1. Field of the Invention
This invention relates to an implantable sensor for making amperometric measurements in body fluids, such as blood or tissue liquid, with a measurement electrode. More specifically, the invention relates to a sensor that detects blood glucose levels in vivo and initiates the automatic dispensing of insulin if detected blood glucose levels exceed a desired set point.
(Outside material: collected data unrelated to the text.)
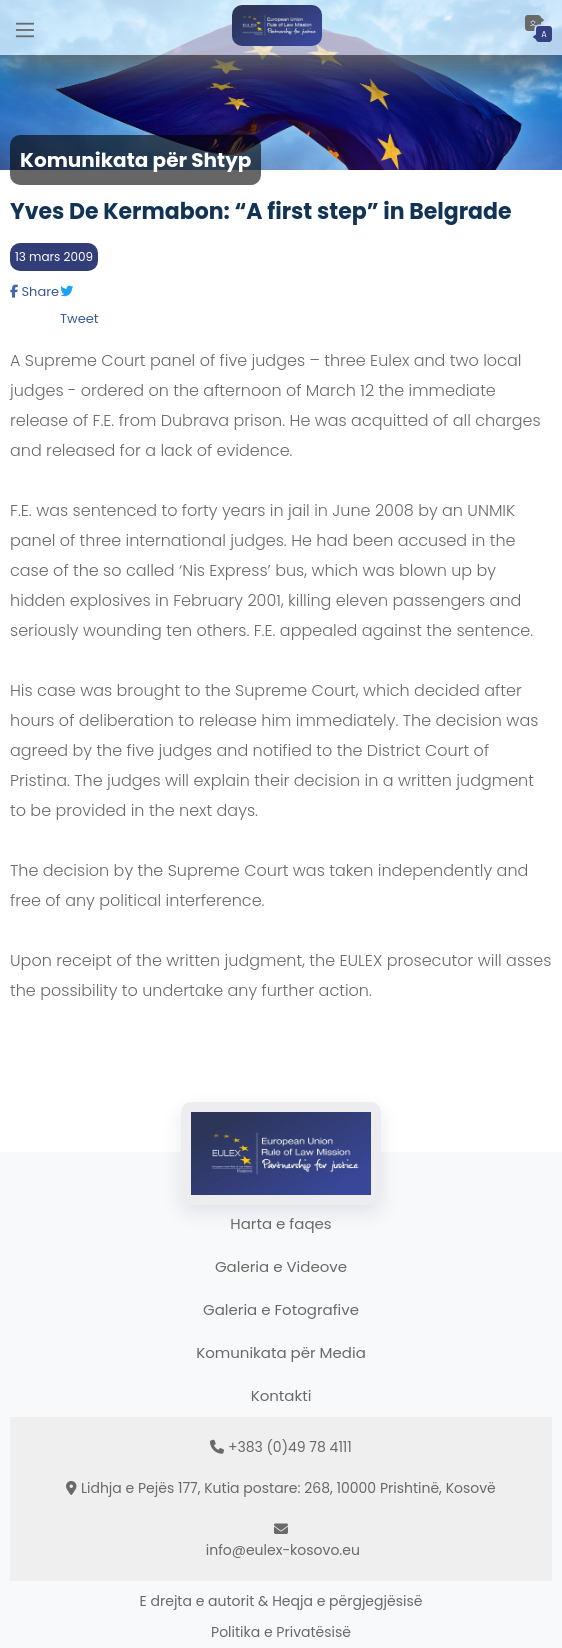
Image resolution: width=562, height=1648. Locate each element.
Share (34, 291)
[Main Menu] (25, 27)
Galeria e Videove (281, 1266)
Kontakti (281, 1395)
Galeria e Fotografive (281, 1309)
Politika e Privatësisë (281, 1632)
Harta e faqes (280, 1223)
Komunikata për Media (281, 1352)
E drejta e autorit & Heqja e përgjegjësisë (281, 1601)
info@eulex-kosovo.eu (283, 1550)
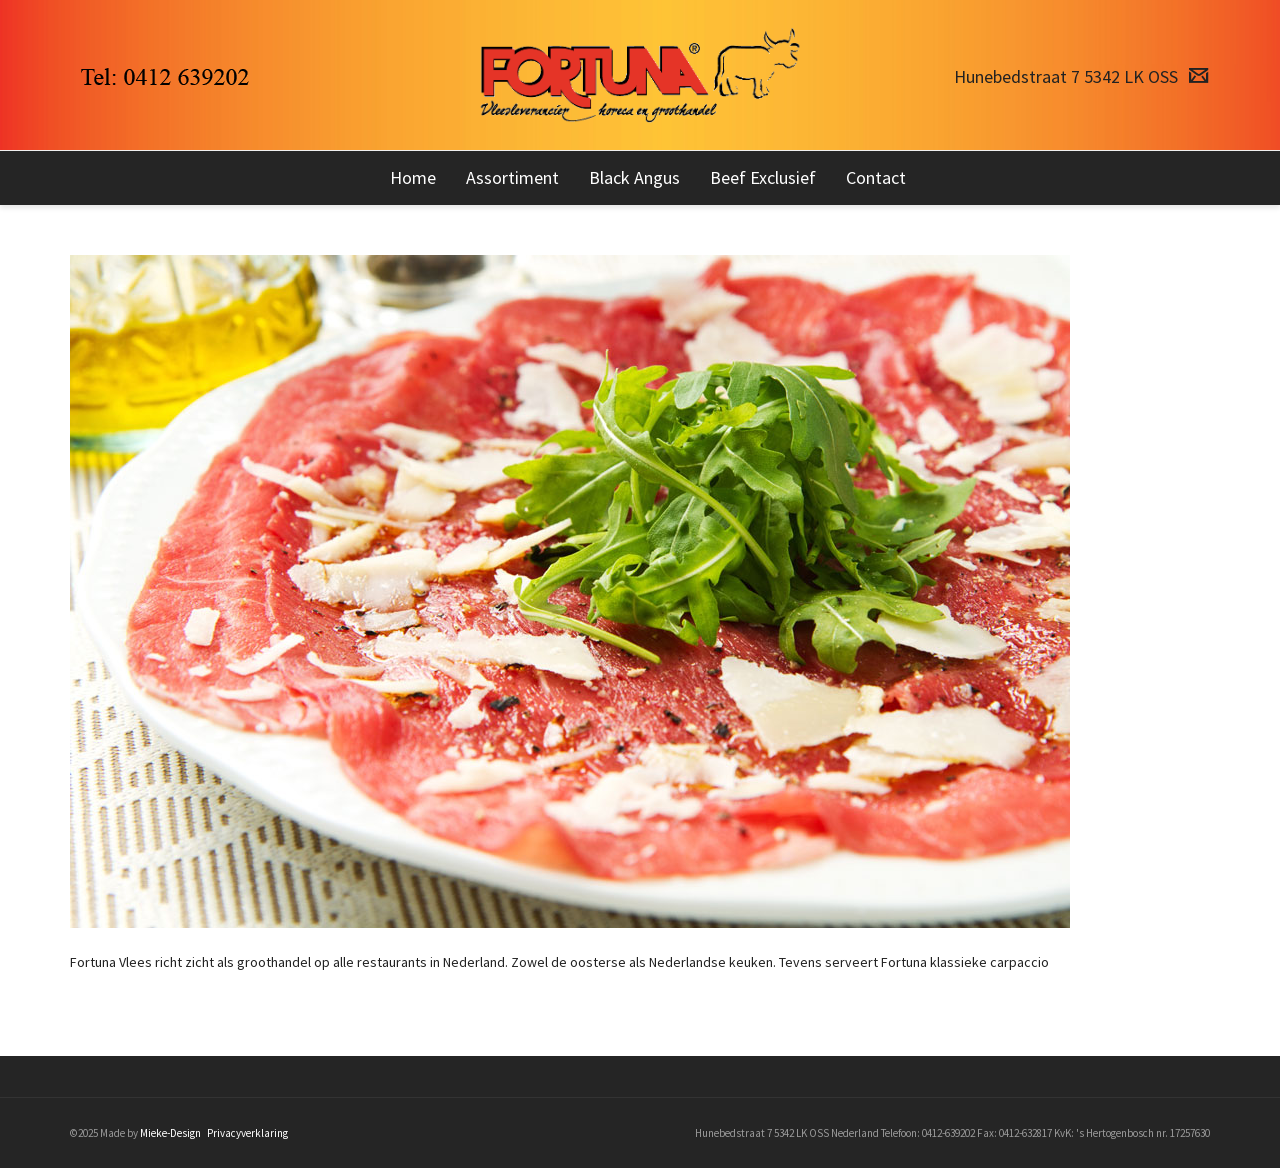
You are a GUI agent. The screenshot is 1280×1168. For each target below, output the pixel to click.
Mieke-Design (170, 1133)
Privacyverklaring (247, 1133)
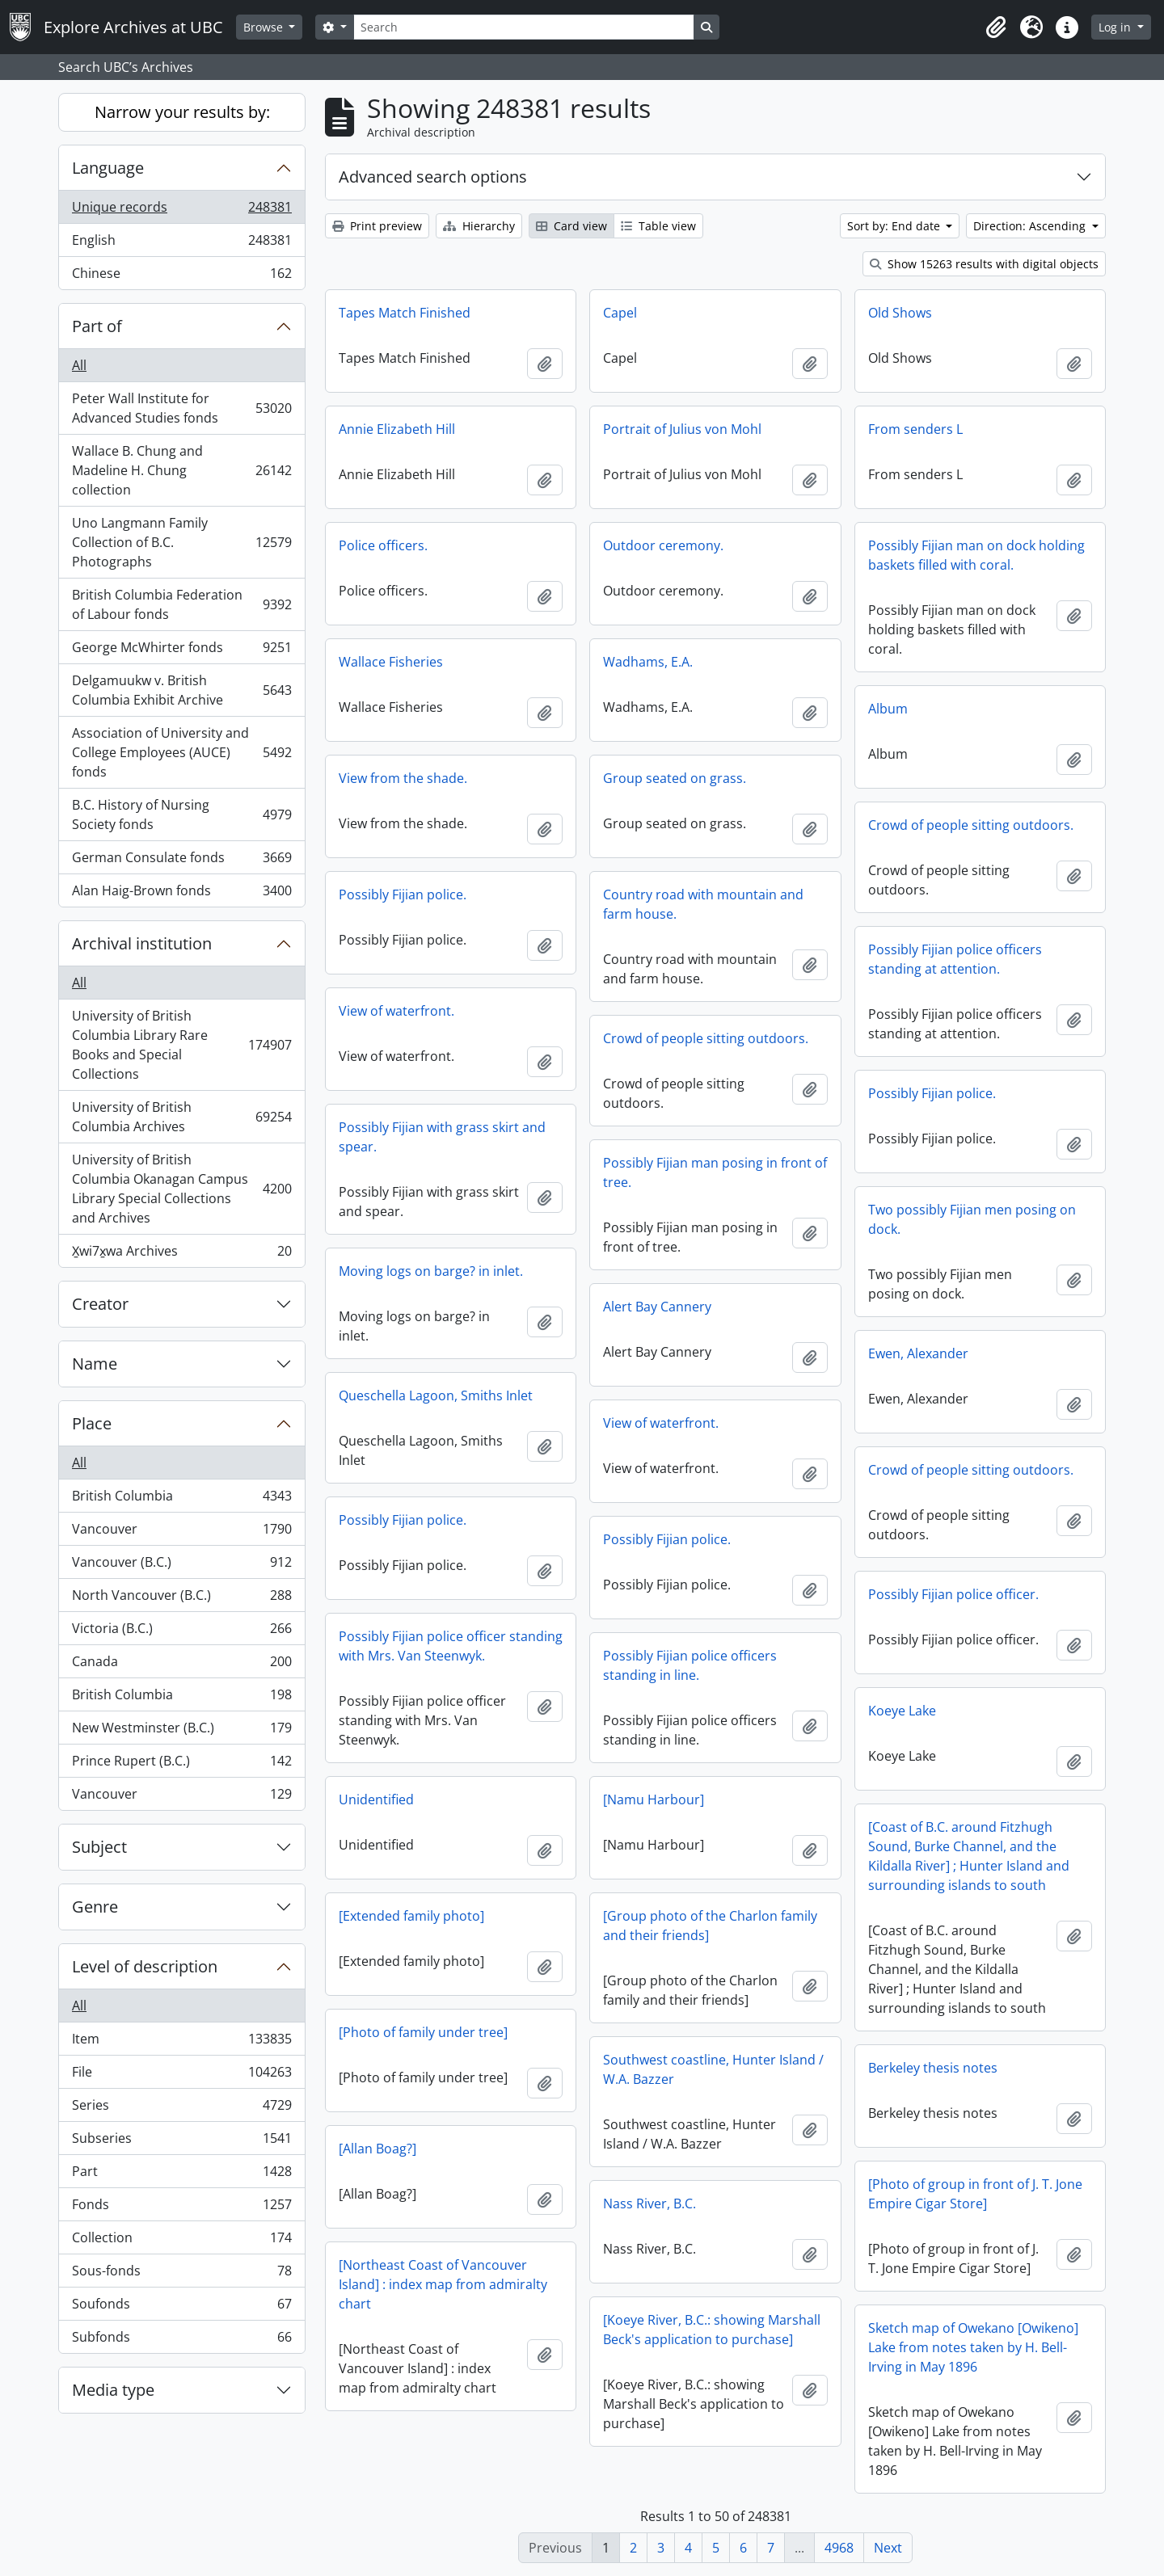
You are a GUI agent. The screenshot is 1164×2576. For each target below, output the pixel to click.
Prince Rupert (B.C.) (181, 1764)
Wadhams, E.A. (648, 662)
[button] (996, 27)
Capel (620, 313)
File (181, 2075)
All (79, 365)
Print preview (377, 226)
2. Description of the Prior Art
A patient suffering from the metabolic disease diabetes mellitus must balance his or her blood sugar level several times daily by injection of insulin. In addition, blood sugar controls are required in order to protect the patient against substantial metabolic deviations. These blood sugar controls typically require pricking the patient's finger tip to draw blood, an inconvenience for all patients and a substantial burden for small children and adolescents.
In order to assist in the control of blood sugar, electrochemical enzyme sensors have been used to determine blood glucose in vitro. Many of these devices, however, are quite expensive and heavy in their construction, such that they can be considered only for stationary treatment programs.
The use of implantable enzyme sensors has also been proposed. See, e.g. Zier, et al., U.S. Pat. No. 4,919,141. A significant disadvantage of these and other enzymatic sensors is that they cannot be used continuously, as they rely on platinum electrodes which react too quickly with body fluids to offer continuous, long-term service. Consequently, implantable enzyme sensors have a useful life of relatively short duration.
Still another disadvantage of prior art sensors is the tendency for the measurement electrode to become coated with deposits of biological materials, which impede performance. This problem is especially acute in implantable units, which become less effective over time as a result of the encrustation of the electrode.
Parce et al., U.S. Pat. No. 4,911,794, discloses the use of semiconductive electrodes for analyte measurement using a zero volume cell. The patent discloses the use of a number of semiconductive electrodes, such as silicon and gallium arsenide, as well as gallium selenide or aluminum gallium arsenide as the working or sensor electrode. Parce et al. is not, however, concerned with an implantable unit for measuring blood glucose.
Lerner et al., U.S. Pat. No. 4,340,458, discloses an electrochemical glucose sensor having a glucose oxidation electrode and a glucose-permeable membrane that separates the electrode from high molecular weight compounds. The electrodes of this reference are teflon-bonded platinum and silver/silver-chloride. Neither would be acceptable for an implantable glucose sensor. Obtaining a glucose concentration dependent signal by use of a platinum electrode is unreliable, non-reproducible and non-specific, as platinum reacts with almost anything. Furthermore, platinum does not oxidize or reduce glucose, rather oxidizes and reduces phosphate in the presence of glucose.
Cerami, U.S. Pat. No. 4,436,094, discloses a method for continuous, in vivo measurement of glucose in body fluids, such as blood, using a glucose monitor including an electrode with a charge-transfer medium comprising a reversible complex of a binding micromolecular component and a charge-bearing carbohydrate component. The electrode is enclosed in a semi-permeable membrane, selectively permeable to glucose.
Bombardineri, U.S. Pat. No. 4,633,878, discloses an implantable device for automatic insulin or glucose infusion in diabetic subjects, based on the continuous monitoring of the patient's glucose levels. The device uses an enzymatic-pontentiometric glucose sensor. The reference also discloses the use of hollow fibers, which form a filter through which only low molecular weight molecules may pass.
In spite of the above teachings, there is a need for an implantable electrochemical sensor capable of infusing medicines, such as insulin, when needed.